Univ Lyon, Université Claude Bernard Lyon 1, INSA-Lyon, CNRS, Inserm, CREATIS UMR 5220, U1294, F-69621, Lyon, France.
Service de Réanimation Médicale, Hôpital de la Croix Rousse, Hospices Civils de Lyon, France.
Med Phys. 2022 Jan;49(1):420-431. doi: 10.1002/mp.15347. Epub 2021 Dec 2.
Motion-mask segmentation from thoracic computed tomography (CT) images is the process of extracting the region that encompasses lungs and viscera, where large displacements occur during breathing. It has been shown to help image registration between different respiratory phases. This registration step is, for example, useful for radiotherapy planning or calculating local lung ventilation. Knowing the location of motion discontinuity, that is, sliding motion near the pleura, allows a better control of the registration preventing unrealistic estimates. Nevertheless, existing methods for motion-mask segmentation are not robust enough to be used in clinical routine. This article shows that it is feasible to overcome this lack of robustness by using a lightweight deep-learning approach usable on a standard computer, and this even without data augmentation or advanced model design.
A convolutional neural-network architecture with three 2D U-nets for the three main orientations (sagittal, coronal, axial) was proposed. Predictions generated by the three U-nets were combined by majority voting to provide a single 3D segmentation of the motion mask. The networks were trained on a database of nonsmall cell lung cancer 4D CT images of 43 patients. Training and evaluation were done with a K-fold cross-validation strategy. Evaluation was based on a visual grading by two experts according to the appropriateness of the segmented motion mask for the registration task, and on a comparison with motion masks obtained by a baseline method using level sets. A second database (76 CT images of patients with early-stage COVID-19), unseen during training, was used to assess the generalizability of the trained neural network.

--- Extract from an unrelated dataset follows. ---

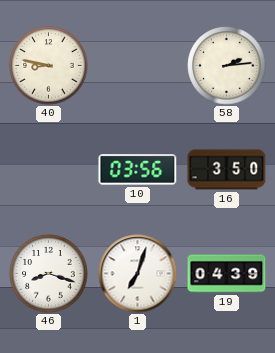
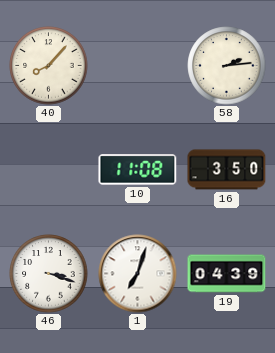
40: 8:47 -> 8:07
10: 03:56 -> 11:08
46: 8:18 -> 3:18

The proposed approach outperformed the baseline method in terms of quality and robustness: the success rate increased from to without producing any failure. It also achieved a speed-up factor of 60 with GPU, or 17 with CPU. The memory footprint was low: less than 5 GB GPU RAM for training and less than 1 GB GPU RAM for inference. When evaluated on a dataset with images differing by several characteristics (CT device, pathology, and field of view), the proposed method improved the success rate from to .
With 5-s processing time on a mid-range GPU and success rates around , the proposed approach seems fast and robust enough to be routinely used in clinical practice. The success rate can be further improved by incorporating more diversity in training data via data augmentation and additional annotated images from different scanners and diseases. The code and trained model are publicly available.
从胸部计算机断层扫描(CT)图像中进行运动掩模分割,是提取包含肺部和内脏的区域的过程,在此过程中,呼吸期间会发生较大的位移。它已被证明有助于不同呼吸阶段之间的图像配准。例如,该注册步骤对于放射治疗计划或计算局部肺通气很有用。了解运动不连续性的位置,即在胸膜附近的滑动运动,可更好地控制配准,防止不切实际的估计。然而,现有的运动掩模分割方法不够稳健,无法在临床常规中使用。本文表明,通过使用可在标准计算机上使用的轻量级深度学习方法,即使没有数据增强或先进的模型设计,也可以克服这种稳健性不足的问题。
提出了一种具有三个 2D U-Net 的卷积神经网络架构,用于三个主要方向(矢状位、冠状位、轴位)。通过多数投票将三个 U-Net 生成的预测组合,以提供运动掩模的单个 3D 分割。网络在 43 名非小细胞肺癌 4D CT 图像的数据库上进行训练。训练和评估采用 K 折交叉验证策略。评估是根据两位专家根据分割运动掩模对配准任务的适当性进行的视觉分级以及与使用水平集获得的运动掩模的比较进行的。第二个数据库(76 名早期 COVID-19 患者的 CT 图像)在训练期间不可见,用于评估训练神经网络的泛化能力。
在所提出的方法中,质量和稳健性均优于基线方法:成功率从提高到,且没有失败。它还实现了 GPU 加速因子 60,或 CPU 加速因子 17。内存占用低:训练时 GPU 少于 5GB,推理时 GPU 少于 1GB。当在具有不同特征(CT 设备、病理学和视野)的图像数据集上进行评估时,所提出的方法将成功率从提高到。
在所提出的方法中,在中端 GPU 上的处理时间为 5 秒,成功率约为,其速度快且足够稳健,可以在临床实践中常规使用。通过数据增强和来自不同扫描仪和疾病的更多注释图像在训练数据中加入更多多样性,可以进一步提高成功率。代码和训练好的模型都是公开的。